What you are asked to do
Copy the full listing, changing nothing.
::: Supplied records :::
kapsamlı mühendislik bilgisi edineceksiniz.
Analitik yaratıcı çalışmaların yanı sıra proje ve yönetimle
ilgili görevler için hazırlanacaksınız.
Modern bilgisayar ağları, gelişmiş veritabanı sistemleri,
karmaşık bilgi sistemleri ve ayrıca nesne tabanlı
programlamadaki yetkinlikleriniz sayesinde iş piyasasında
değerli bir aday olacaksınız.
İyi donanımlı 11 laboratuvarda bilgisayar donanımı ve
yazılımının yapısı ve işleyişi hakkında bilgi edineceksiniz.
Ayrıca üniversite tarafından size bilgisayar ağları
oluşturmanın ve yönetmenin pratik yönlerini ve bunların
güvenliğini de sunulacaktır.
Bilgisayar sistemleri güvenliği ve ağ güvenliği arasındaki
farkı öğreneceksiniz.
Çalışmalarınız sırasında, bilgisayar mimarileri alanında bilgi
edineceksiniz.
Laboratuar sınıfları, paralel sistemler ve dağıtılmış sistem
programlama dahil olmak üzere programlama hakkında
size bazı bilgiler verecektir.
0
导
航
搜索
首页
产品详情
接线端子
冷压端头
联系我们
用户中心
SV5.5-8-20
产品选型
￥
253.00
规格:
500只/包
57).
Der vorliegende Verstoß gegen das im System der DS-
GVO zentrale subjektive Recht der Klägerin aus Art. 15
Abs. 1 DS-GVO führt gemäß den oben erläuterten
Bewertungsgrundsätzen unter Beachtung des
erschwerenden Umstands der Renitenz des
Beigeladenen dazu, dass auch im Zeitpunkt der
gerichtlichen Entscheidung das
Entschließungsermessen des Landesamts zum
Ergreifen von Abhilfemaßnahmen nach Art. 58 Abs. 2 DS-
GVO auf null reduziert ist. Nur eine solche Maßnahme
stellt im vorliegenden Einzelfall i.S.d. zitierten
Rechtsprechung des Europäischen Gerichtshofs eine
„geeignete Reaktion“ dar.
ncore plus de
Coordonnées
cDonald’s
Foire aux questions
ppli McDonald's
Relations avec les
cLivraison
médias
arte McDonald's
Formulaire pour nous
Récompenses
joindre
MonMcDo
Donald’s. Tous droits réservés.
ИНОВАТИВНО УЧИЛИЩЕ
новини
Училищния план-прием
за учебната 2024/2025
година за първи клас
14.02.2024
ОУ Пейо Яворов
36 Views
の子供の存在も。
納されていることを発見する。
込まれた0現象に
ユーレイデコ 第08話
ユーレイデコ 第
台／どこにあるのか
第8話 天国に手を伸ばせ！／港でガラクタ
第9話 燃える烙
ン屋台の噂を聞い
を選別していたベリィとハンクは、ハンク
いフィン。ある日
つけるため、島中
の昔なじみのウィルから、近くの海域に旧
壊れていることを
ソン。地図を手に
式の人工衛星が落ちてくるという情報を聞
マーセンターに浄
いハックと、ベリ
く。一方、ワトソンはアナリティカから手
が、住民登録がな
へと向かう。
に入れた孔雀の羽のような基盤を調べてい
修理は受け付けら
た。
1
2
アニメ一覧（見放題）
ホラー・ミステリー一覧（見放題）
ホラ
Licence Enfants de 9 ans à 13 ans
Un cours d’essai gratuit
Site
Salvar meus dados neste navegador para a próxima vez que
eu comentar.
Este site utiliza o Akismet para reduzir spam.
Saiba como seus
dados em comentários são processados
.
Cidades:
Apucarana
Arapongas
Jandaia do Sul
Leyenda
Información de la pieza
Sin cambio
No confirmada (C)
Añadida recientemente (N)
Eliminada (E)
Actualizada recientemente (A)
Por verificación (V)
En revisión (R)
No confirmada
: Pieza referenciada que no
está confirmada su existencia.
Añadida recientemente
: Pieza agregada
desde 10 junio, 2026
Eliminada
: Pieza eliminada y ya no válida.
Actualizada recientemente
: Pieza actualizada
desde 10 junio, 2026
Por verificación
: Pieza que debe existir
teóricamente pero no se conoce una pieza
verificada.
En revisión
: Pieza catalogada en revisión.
:::
Task result
kapsamlı mühendislik bilgisi edineceksiniz.
Analitik yaratıcı çalışmaların yanı sıra proje ve yönetimle
ilgili görevler için hazırlanacaksınız.
Modern bilgisayar ağları, gelişmiş veritabanı sistemleri,
karmaşık bilgi sistemleri ve ayrıca nesne tabanlı
programlamadaki yetkinlikleriniz sayesinde iş piyasasında
değerli bir aday olacaksınız.
İyi donanımlı 11 laboratuvarda bilgisayar donanımı ve
yazılımının yapısı ve işleyişi hakkında bilgi edineceksiniz.
Ayrıca üniversite tarafından size bilgisayar ağları
oluşturmanın ve yönetmenin pratik yönlerini ve bunların
güvenliğini de sunulacaktır.
Bilgisayar sistemleri güvenliği ve ağ güvenliği arasındaki
farkı öğreneceksiniz.
Çalışmalarınız sırasında, bilgisayar mimarileri alanında bilgi
edineceksiniz.
Laboratuar sınıfları, paralel sistemler ve dağıtılmış sistem
programlama dahil olmak üzere programlama hakkında
size bazı bilgiler verecektir.
0
导
航
搜索
首页
产品详情
接线端子
冷压端头
联系我们
用户中心
SV5.5-8-20
产品选型
￥
253.00
规格:
500只/包
57).
Der vorliegende Verstoß gegen das im System der DS-
GVO zentrale subjektive Recht der Klägerin aus Art. 15
Abs. 1 DS-GVO führt gemäß den oben erläuterten
Bewertungsgrundsätzen unter Beachtung des
erschwerenden Umstands der Renitenz des
Beigeladenen dazu, dass auch im Zeitpunkt der
gerichtlichen Entscheidung das
Entschließungsermessen des Landesamts zum
Ergreifen von Abhilfemaßnahmen nach Art. 58 Abs. 2 DS-
GVO auf null reduziert ist. Nur eine solche Maßnahme
stellt im vorliegenden Einzelfall i.S.d. zitierten
Rechtsprechung des Europäischen Gerichtshofs eine
„geeignete Reaktion“ dar.
ncore plus de
Coordonnées
cDonald’s
Foire aux questions
ppli McDonald's
Relations avec les
cLivraison
médias
arte McDonald's
Formulaire pour nous
Récompenses
joindre
MonMcDo
Donald’s. Tous droits réservés.
ИНОВАТИВНО УЧИЛИЩЕ
новини
Училищния план-прием
за учебната 2024/2025
година за първи клас
14.02.2024
ОУ Пейо Яворов
36 Views
の子供の存在も。
納されていることを発見する。
込まれた0現象に
ユーレイデコ 第08話
ユーレイデコ 第
台／どこにあるのか
第8話 天国に手を伸ばせ！／港でガラクタ
第9話 燃える烙
ン屋台の噂を聞い
を選別していたベリィとハンクは、ハンク
いフィン。ある日
つけるため、島中
の昔なじみのウィルから、近くの海域に旧
壊れていることを
ソン。地図を手に
式の人工衛星が落ちてくるという情報を聞
マーセンターに浄
いハックと、ベリ
く。一方、ワトソンはアナリティカから手
が、住民登録がな
へと向かう。
に入れた孔雀の羽のような基盤を調べてい
修理は受け付けら
た。
1
2
アニメ一覧（見放題）
ホラー・ミステリー一覧（見放題）
ホラ
Licence Enfants de 9 ans à 13 ans
Un cours d’essai gratuit
Site
Salvar meus dados neste navegador para a próxima vez que
eu comentar.
Este site utiliza o Akismet para reduzir spam.
Saiba como seus
dados em comentários são processados
.
Cidades:
Apucarana
Arapongas
Jandaia do Sul
Leyenda
Información de la pieza
Sin cambio
No confirmada (C)
Añadida recientemente (N)
Eliminada (E)
Actualizada recientemente (A)
Por verificación (V)
En revisión (R)
No confirmada
: Pieza referenciada que no
está confirmada su existencia.
Añadida recientemente
: Pieza agregada
desde 10 junio, 2026
Eliminada
: Pieza eliminada y ya no válida.
Actualizada recientemente
: Pieza actualizada
desde 10 junio, 2026
Por verificación
: Pieza que debe existir
teóricamente pero no se conoce una pieza
verificada.
En revisión
: Pieza catalogada en revisión.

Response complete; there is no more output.